The employees are encourage to participate actively and to influence their reward and the production process can be significantly improved. The disadvantages are that this system tends to protect low performers (again- the free-ride problem) and it is also hard to set the criteria that will trigger the rewards.
Plant-wide plans are designed for companies with small to mid-sized plants, where the technology or other factors do not significantly affect the performance. Also, the demand for firm's products or services should be relatively stable.
Finally, in some companies the employees are rewarded based on the performance of the whole company. The two most common ways are Profit sharing (mechanistic process that does reward the workers' productivity, eg. funding retirement plans) and ESOPs (employee stock ownership plans). The corporate-wide plans are especially suitable for large organizations, where the different parts are interconnected and there are cyclical ups and downs in the prices of the company's stocks.
This systems is highly flexible for the company and it increases the commitment of the employees. On the other hand the employees are at considerable risk and exposed to macroeconomic factors. Thus this program shouldn't be applied on employees close to retirement.
There are special conditions in designing the Pay for performance are applied in case of executives and sales people.

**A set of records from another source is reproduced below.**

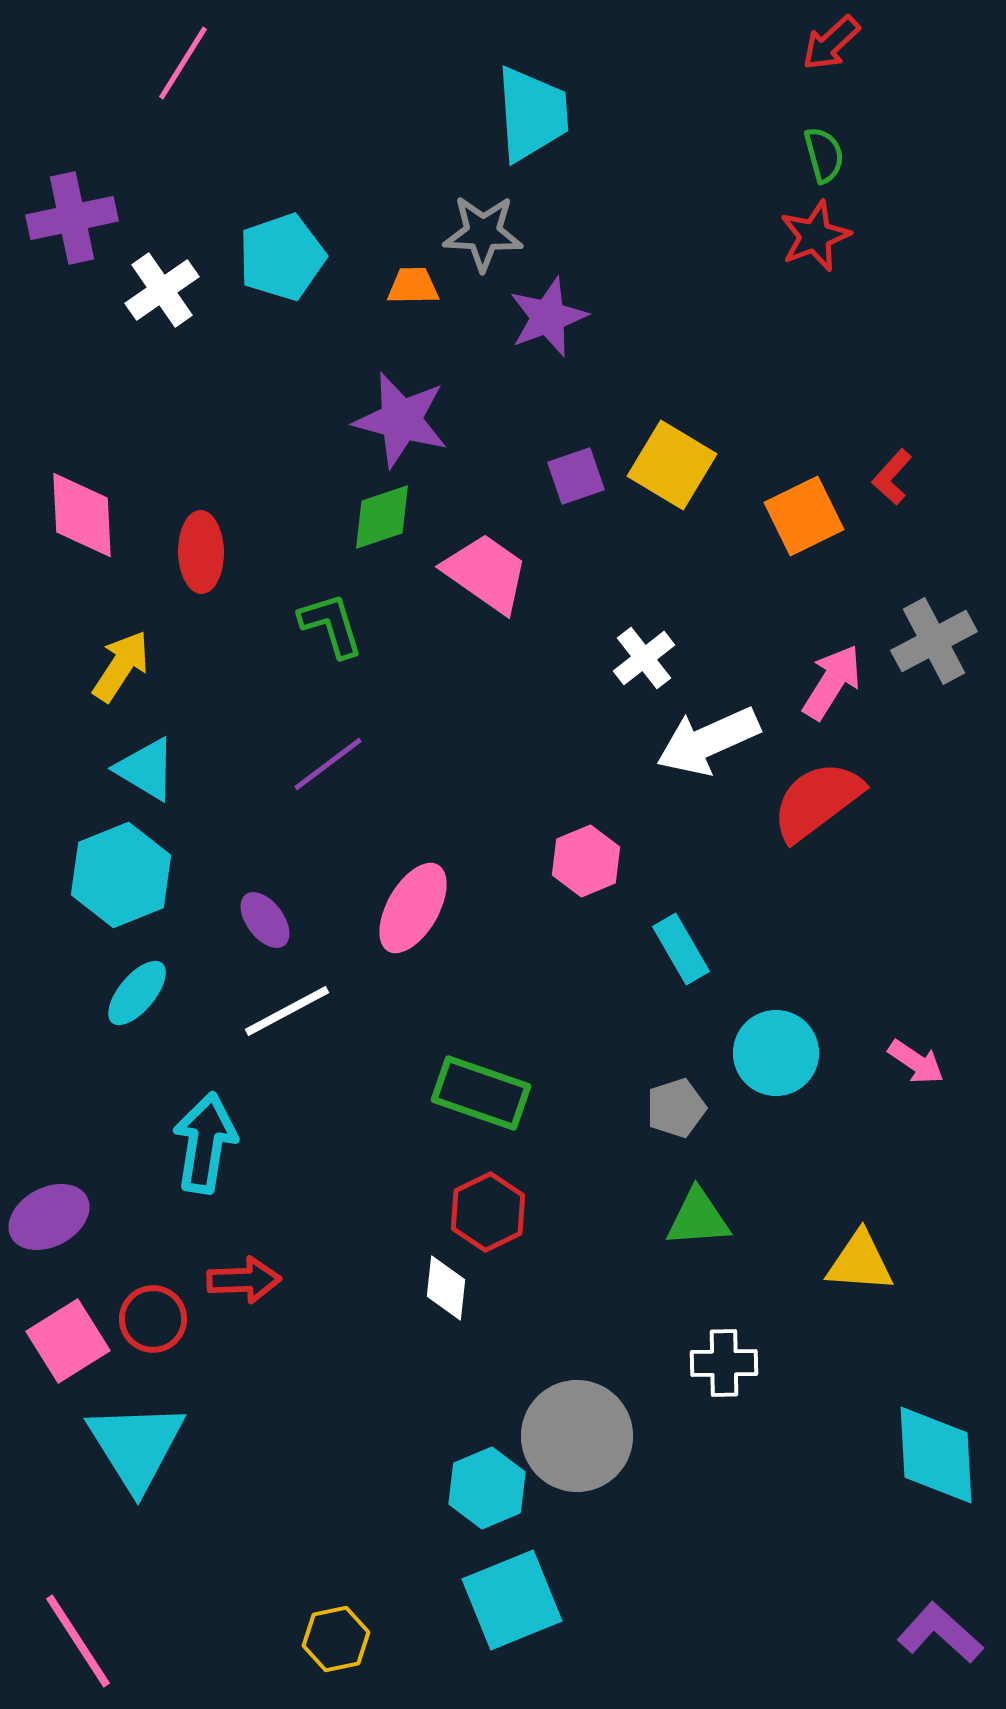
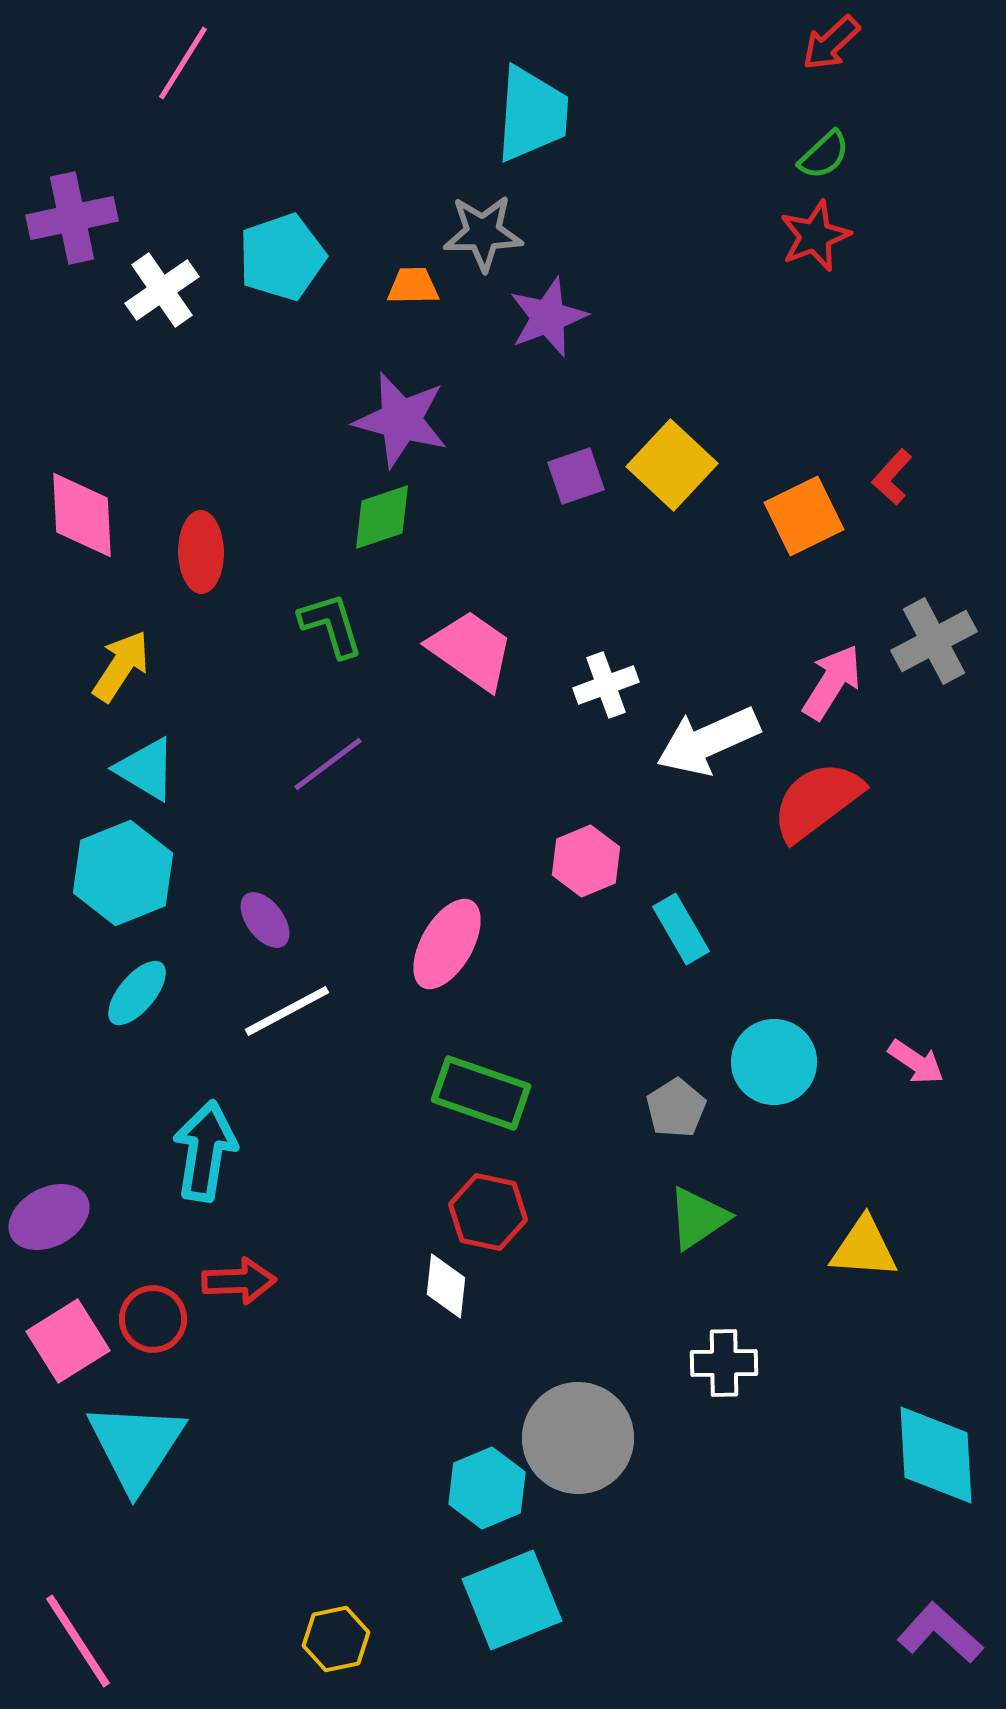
cyan trapezoid at (532, 114): rotated 8 degrees clockwise
green semicircle at (824, 155): rotated 62 degrees clockwise
gray star at (483, 233): rotated 4 degrees counterclockwise
yellow square at (672, 465): rotated 12 degrees clockwise
pink trapezoid at (486, 573): moved 15 px left, 77 px down
white cross at (644, 658): moved 38 px left, 27 px down; rotated 18 degrees clockwise
cyan hexagon at (121, 875): moved 2 px right, 2 px up
pink ellipse at (413, 908): moved 34 px right, 36 px down
cyan rectangle at (681, 949): moved 20 px up
cyan circle at (776, 1053): moved 2 px left, 9 px down
gray pentagon at (676, 1108): rotated 14 degrees counterclockwise
cyan arrow at (205, 1143): moved 8 px down
red hexagon at (488, 1212): rotated 22 degrees counterclockwise
green triangle at (698, 1218): rotated 30 degrees counterclockwise
yellow triangle at (860, 1262): moved 4 px right, 14 px up
red arrow at (244, 1280): moved 5 px left, 1 px down
white diamond at (446, 1288): moved 2 px up
gray circle at (577, 1436): moved 1 px right, 2 px down
cyan triangle at (136, 1446): rotated 5 degrees clockwise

The compensation of executives are usually very high and grow with much larger speed than salaries of workers'. The problem is that there isn't usually a very clear linkage between the performance of a CEO and his or her compensation. The reward simply grows as the company grows. The complete 'package' of a CEO can include salary, short- and long- term incentives, rewards for social responsibility and 'perks'. In case a CEO is terminated he usually receives a golden parachute which is often criticized for its size.
The sales peoples' reward can be done in three different ways; a straight salary (the salary is fixed without any incentives- usually in case of companies that value a long term relationship over quick sales), straight commission (the opposite- no part of the pay is fixed and the salary is derived from the amount the person sells, eg. those, who sell used cars, door-to-door sales people) or combination plan (most used, includes a fixed part and a commission part).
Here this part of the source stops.